Le hall était plongé dans les ombres et le silence. « Je vais aller voir Valentin. » dit-elle presque à voix basse, de crainte de troubler la pesante atmosphère de la demeure endormie. L'homme n'agréa que d'une monosyllabe et sentit ses épaules s'affaisser douloureusement en la regardant s'éloigner sur la pointe des pieds pour empêcher le claquement de ses talons sur la pierre.

Fin de l'acte, regretta-t-il. Une houle furieuse le contracta en rébellion. Sous l'assaut de sa colère d'impuissance, il arracha presque sa cravate. Il avait besoin d'un verre !

Tandis qu'il montait vers le salon de ses appartements dans la direction opposée de sa femme, celle-ci saluait le garde qui quittait son poste au retour du chef.
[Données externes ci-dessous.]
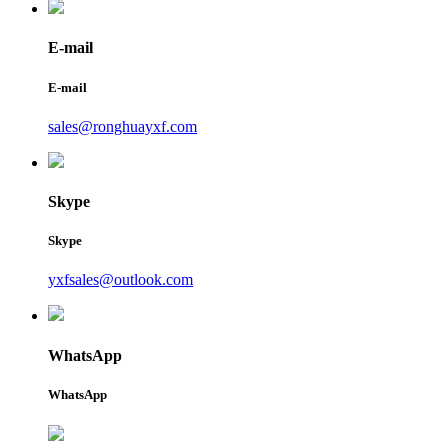
E-mail
E-mail
sales@ronghuayxf.com
Skype
Skype
yxfsales@outlook.com
WhatsApp
WhatsApp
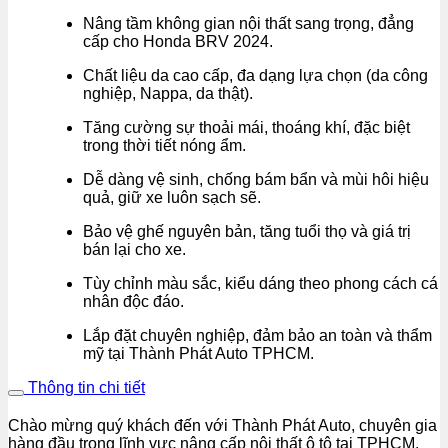
Nâng tầm không gian nội thất sang trọng, đẳng
cấp cho Honda BRV 2024.
Chất liệu da cao cấp, đa dạng lựa chọn (da công
nghiệp, Nappa, da thật).
Tăng cường sự thoải mái, thoáng khí, đặc biệt
trong thời tiết nóng ẩm.
Dễ dàng vệ sinh, chống bám bẩn và mùi hôi hiệu
quả, giữ xe luôn sạch sẽ.
Bảo vệ ghế nguyên bản, tăng tuổi thọ và giá trị
bán lại cho xe.
Tùy chỉnh màu sắc, kiểu dáng theo phong cách cá
nhân độc đáo.
Lắp đặt chuyên nghiệp, đảm bảo an toàn và thẩm
mỹ tại Thành Phát Auto TPHCM.
Thông tin chi tiết
Chào mừng quý khách đến với Thành Phát Auto, chuyên gia
hàng đầu trong lĩnh vực nâng cấp nội thất ô tô tại TPHCM.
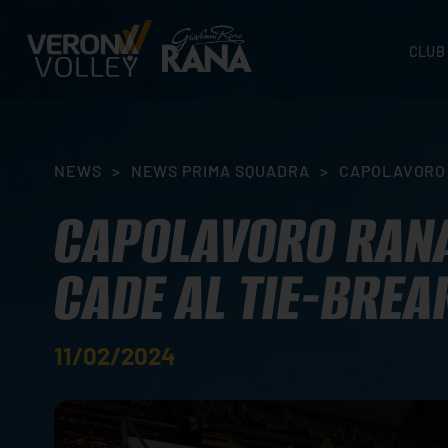
CLUB
STORI
SEDI
ORGA
NEWS
>
NEWS PRIMA SQUADRA
>
CAPOLAVORO 
CONTA
CAPOLAVORO RANA
CADE AL TIE-BREA
11/02/2024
Elle entra sans bruit dans la chambre de son fils. Il dormait à poings fermés. Elle sourit avec attendrissement, dégagea délicatement le front de la mèche qui s'entêtait à y revenir, et embrassa la tempe sous laquelle un cortège de rêves peuplés de pizzas formaient rang d'oignon.

Elle ressortit tout aussi silencieusement. Elle prit appui au mur pour retirer les objets de torture à ses pieds. Elle se redressa, et sursauta à l'apparition d'une ombre longiligne. « Lewis ! soupira-t-elle de soulagement. Ça a été avec Val ?

— Impecc', dit-il d'une voix blanche. Soirée film et malbouffe. Alba s'est jointe à nous. C'était très sympa. Et toi ? ajouta-t-il très vite.

— A peu près pareil.

— Vu l'heure, il a dû te sortir le grand jeu, hein ?! Le Grand Theatre et le gastronomique Huis Clos, je parie.

— Un sur deux. On a mangé au Charlotte. »

Le visage du jeune homme se ferma plus encore. Il serra les dents et les poings. « Le Charlotte ? Vraiment ?! Il a eu les couilles d'y retourner ! Remarque, tu ne dois pas être la première à qui il fait le coup. Son programme doit être bien rôdé. Il t'a sorti les violons ?! Quelques bonnes anecdotes du passé qui font pleurer dans les chaumières, histoire d'attendrir ton p'tit cœur et pouvoir te sauter dans la foulée ? »

Élise le considéra dans une hébétude grandissante. « De quoi est-ce que tu parles, Lee ?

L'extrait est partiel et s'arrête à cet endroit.